The XXXXXXXX University
Submitted to IEEE Robotics and Automation Letters (RA-L)
Barrier Enhanced VLA Architecture

Our framework modifies the Flow Matching denoising process within the model to inherently generate safe trajectories using a smooth Log-Sum-Exponential aggregate barrier.

Abstract

This article introduces a modular inference framework that integrates Vision-Language-Action (VLA) foundation models with formal Control Barrier Function (CBF) safety guarantees. Unlike existing methods that apply external safety filters to a model's final output, our approach modifies the Flow Matching denoising process within the model to inherently generate safe trajectories. By utilizing a smooth Log-Sum-Exponential aggregate barrier, we enforce safety across entire steps of action chunks without compromising the semantic intent of the generative model. The framework eliminates the need for safety-specific datasets or costly retraining. Hardware experiments demonstrate that our framework achieves reliable safety without degrading the success rate of the baseline model.

Barrier Demonstration

Wall Barrier

Restricting the end-effector from passing a 3D plane to avoid table collisions.

Spherical Barrier

Maintaining safety by keeping the robot frame outside a defined spherical region.

Policy Comparison

No Filter: PI-0

Baseline: E2E-CBF

Proposed: CBF-FM

Performance metrics evaluated across 150+ hardware trials, comparing our proposed CBF-FM architecture against baseline models.

Metric Base VLA E2E CBF CBF-FM (Ours)
Safety Rate (%) 15.0% 68.18% 100.0%
Success Rate (%) 75.0% 68.18% 77.41%

*Trials included scenarios with objects placed inside and outside of unsafe collision zones. Violation of the safety is not critical to the robot's health and objective, so an unsafe rollout can still end-up being successful which is only a measure of task completion.

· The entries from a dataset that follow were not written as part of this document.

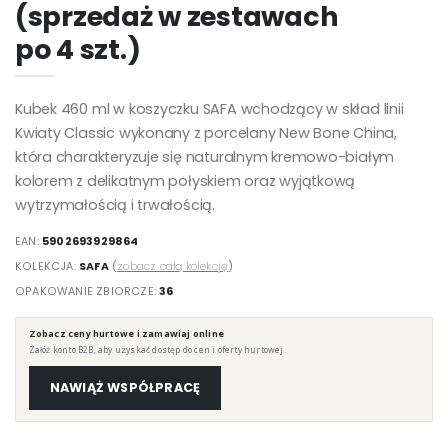
(sprzedaż w zestawach
po 4 szt.)
Kubek 460 ml w koszyczku SAFA wchodzący w skład linii
Kwiaty Classic wykonany z porcelany New Bone China,
która charakteryzuje się naturalnym kremowo-białym
kolorem z delikatnym połyskiem oraz wyjątkową
wytrzymałością i trwałością.
EAN:
5902693929864
KOLEKCJA:
SAFA
(
zobacz całą kolekcję
)
OPAKOWANIE ZBIORCZE:
36
Zobacz ceny hurtowe i zamawiaj online
Załóż konto B2B, aby uzyskać dostęp do cen i oferty hurtowej.
NAWIĄŻ WSPÓŁPRACĘ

Based on our experience, CBF-FM matches baseline success rate while ensuring zero safety violations.

Generative Model Error Bound and Safety Guarantees

We showed that the semantic intents of the flow matching is not affected by our safety modifications and the error between the safely generated distribution and the target distribution is bounded in the sense of Wasserstein distance.

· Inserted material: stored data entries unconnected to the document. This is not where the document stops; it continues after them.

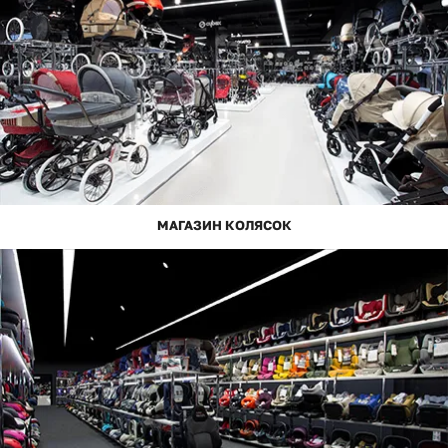
МАГАЗИН КОЛЯСОК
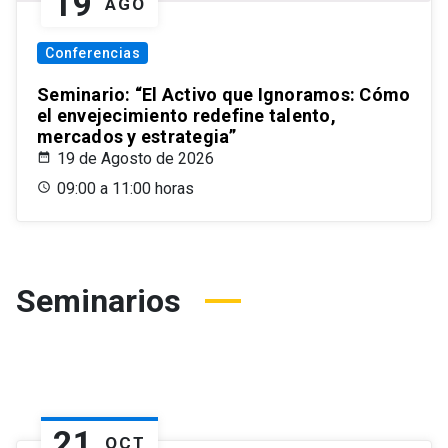
19
AGO
Conferencias
Seminario: “El Activo que Ignoramos: Cómo
el envejecimiento redefine talento,
mercados y estrategia”
19 de Agosto de 2026
09:00 a 11:00 horas
Seminarios
21
OCT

Comprehensive safety analysis is provided in the paper and forward invariance of action chunk is guranteed in the denoising time.

Joint Velocity Profiles
Impact of the smoothing parameter on safety margin. Higher values of barrier correspond to larger safety margins.

Trajectory Smoothing and Velocity Enforcement

Beyond collision avoidance, our formulation enables the direct optimization of the action chunk for physical feasibility. By incorporating a sparse finite-difference matrix D into the barrier function Quadratic Program (QP), we can:

  • Enforce Joint Velocity Limits: Hard constraints ensure that no joint command exceeds the physical limits of the SO-101 arm, preventing motor saturation.
  • Optimize for Smoothness: An additional cost term minimizes the difference between consecutive actions, significantly reducing jerky motions and improving the quality of the generated trajectory.

This integrated approach ensures that the "Safe VLA" trajectories are not only collision-free but also dynamically consistent and smooth for real-world execution.

Joint Velocity Profiles
Joint velocity profiles showing strict adherence to maximum limits (red dashed lines) and the resulting smooth path generated by the Action Expert.